While travelling, the Tutor should expect to stay with the children on average two evenings a week. About one weekend a month the Tutor will be with the children continuously from Friday to Monday in loco parentis. The Client will give as much notice as possible of when these will ‘long weekends’ will be, and will compensate the Tutor by giving them the next three days off. Any untaken leave accrued over this period will be compensated by payment in lieu at the standard daily contract rate.
Hours and Holidays
The Tutor will usually work on 5 days each week from Monday to Friday for an average of 40 hours with preparation time in addition. The Tutor will be entitled to at least nine weeks off per year. During the six-month period of travel, these hours will be variable and include an average of two evenings a week of light nanny duties, plus four-day weekends in loco parentis about once a month.
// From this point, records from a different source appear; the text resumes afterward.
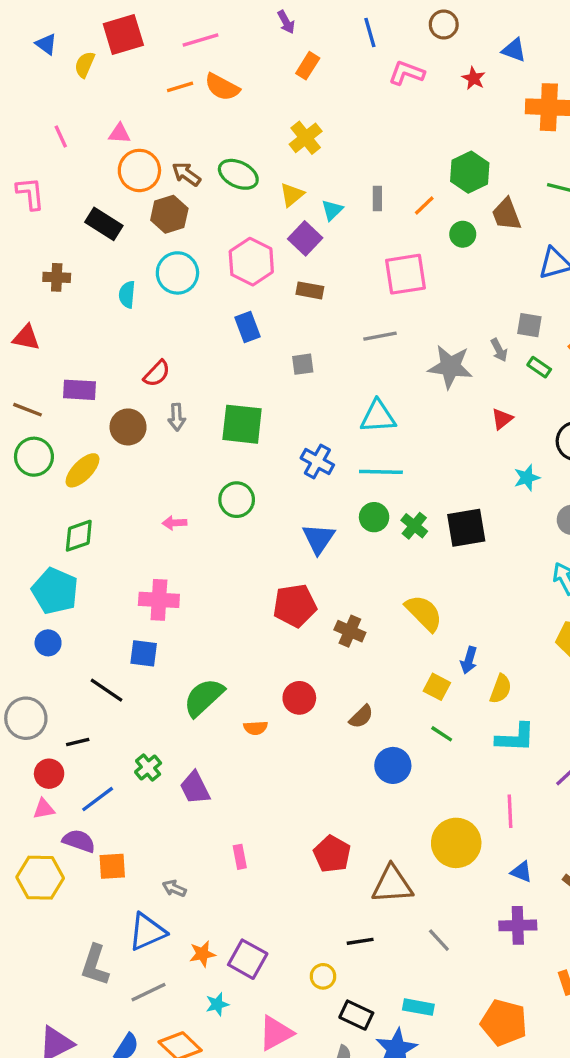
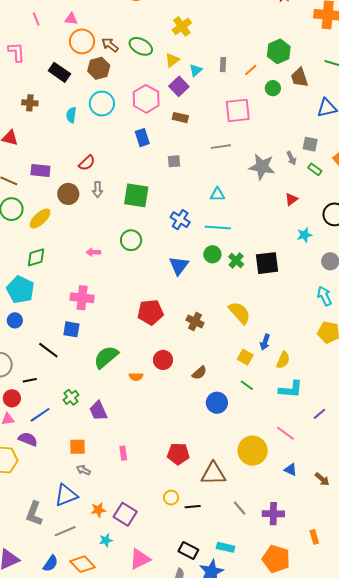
cyan triangle: (378, 417) -> (217, 194), size x0.7
red pentagon: (295, 606) -> (150, 312), moved
pink line: (510, 811) -> (285, 433), turned -54
red pentagon: (332, 854) -> (178, 454), turned -30
orange square: (112, 866) -> (78, 447), moved
purple cross: (518, 925) -> (273, 514), moved
yellow circle: (323, 976) -> (171, 498), moved

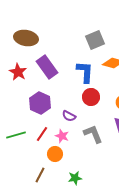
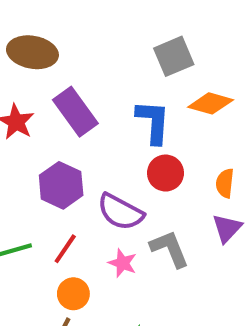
purple semicircle: (69, 116) -> (120, 212), size x1.6
pink star: (62, 136) -> (123, 263), moved
orange circle: (55, 154) -> (73, 294), moved

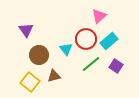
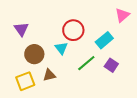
pink triangle: (99, 16) -> (122, 15), moved
red circle: (86, 39) -> (73, 30), moved
yellow square: (30, 82) -> (25, 81), turned 30

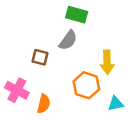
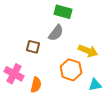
yellow arrow: (107, 62) -> (88, 51), turned -66

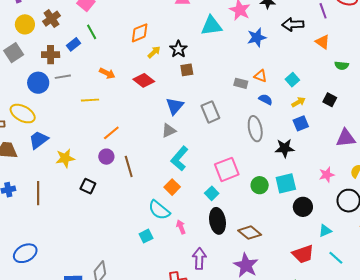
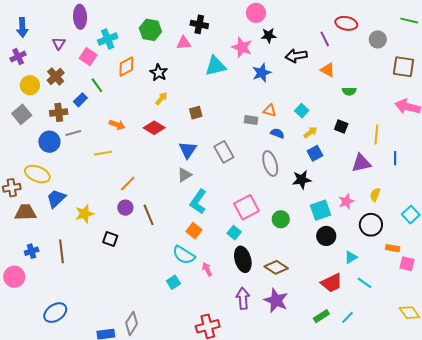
orange diamond: (140, 33) -> (126, 66), moved
black star: (178, 49) -> (159, 73), moved
cyan square: (286, 183) -> (321, 210), moved
purple arrow: (199, 259) -> (243, 298), moved

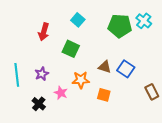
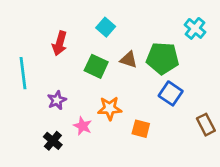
green pentagon: (120, 26) -> (163, 58), moved
brown triangle: (105, 67) -> (129, 60), moved
cyan line: (17, 75) -> (23, 73), moved

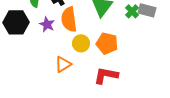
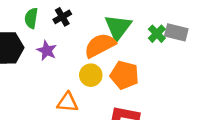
orange semicircle: (69, 19) -> (100, 45), moved, turned 70
orange triangle: (63, 64) -> (67, 102), turned 36

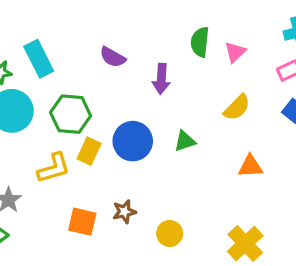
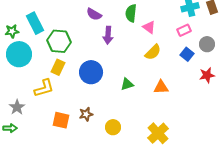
pink triangle: (235, 52) -> (149, 27), moved, turned -40
purple semicircle: (113, 57) -> (94, 14), moved
green hexagon: (71, 114) -> (59, 41), moved
green triangle: (185, 141) -> (127, 84), moved
yellow rectangle: (89, 151) -> (58, 67), moved

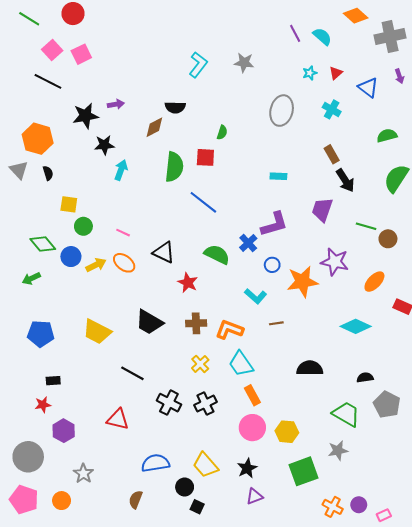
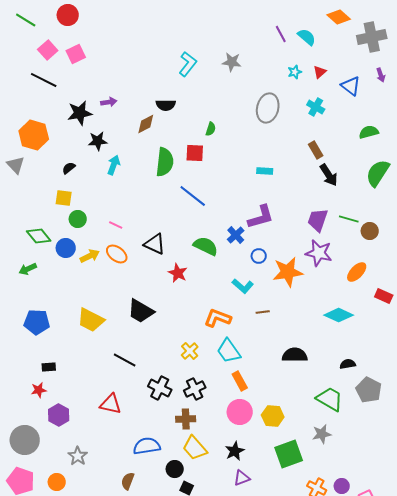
black semicircle: (48, 173) -> (69, 168), moved, turned -112
purple trapezoid: (322, 210) -> (318, 220), moved
brown cross: (196, 323) -> (186, 419), moved

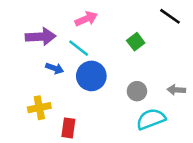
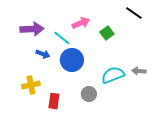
pink arrow: (86, 19) -> (81, 23), moved
gray circle: (137, 91) -> (89, 94), moved
cyan semicircle: (151, 119) -> (113, 75), moved

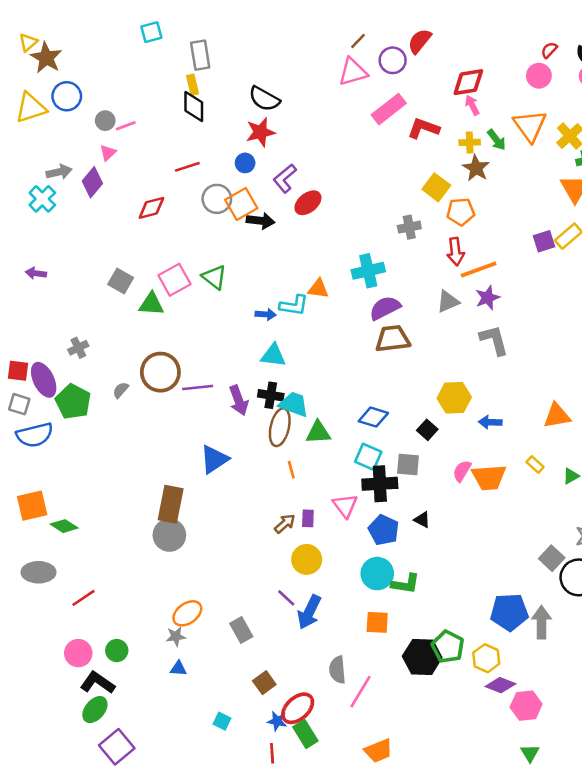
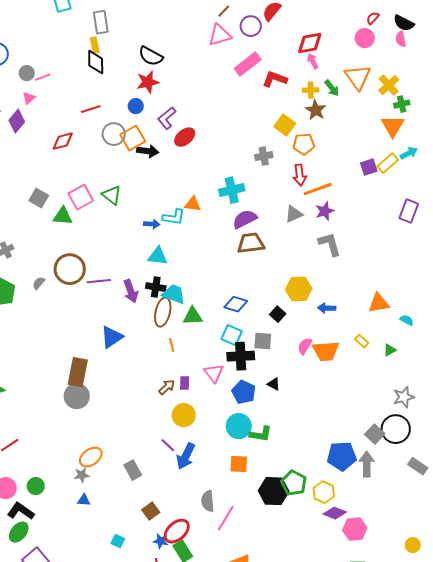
gray square: (552, 558) -> (375, 434), moved

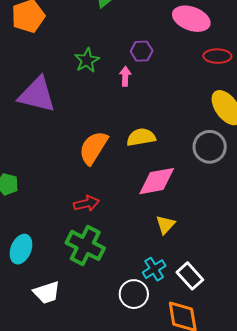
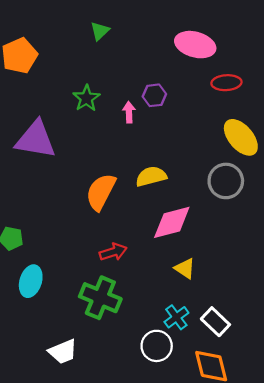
purple hexagon: (142, 51) -> (154, 95), moved
red arrow: (86, 203) -> (113, 252), moved
yellow triangle: (165, 225) -> (185, 268), turned -35
cyan ellipse: (21, 249) -> (31, 281), moved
The Tutor should follow a structured timetable where possible but should adjust this to fit with the children’s needs. The Tutor must collaborate with the Client in overall child management responsibilities.
The Tutor should include physical activity each day, and should work around the boy’s existing commitments to local sports teams etc.
The Tutor will be provided with a furnished apartment, suitable for a single person, near to the family home in all US locations. When aboard a yacht, the Tutor will have his/her own berth.
During periods of travel, the Tutor may be housed in the family’s rented accommodation or a local hotel. The family will provide the Tutor with as separate accommodation as the location allows.
The successful candidate will be an excellent educator and a good role model: well polished, with excellent manners and personal values.
The Tutor should be fit and healthy, a non-smoker.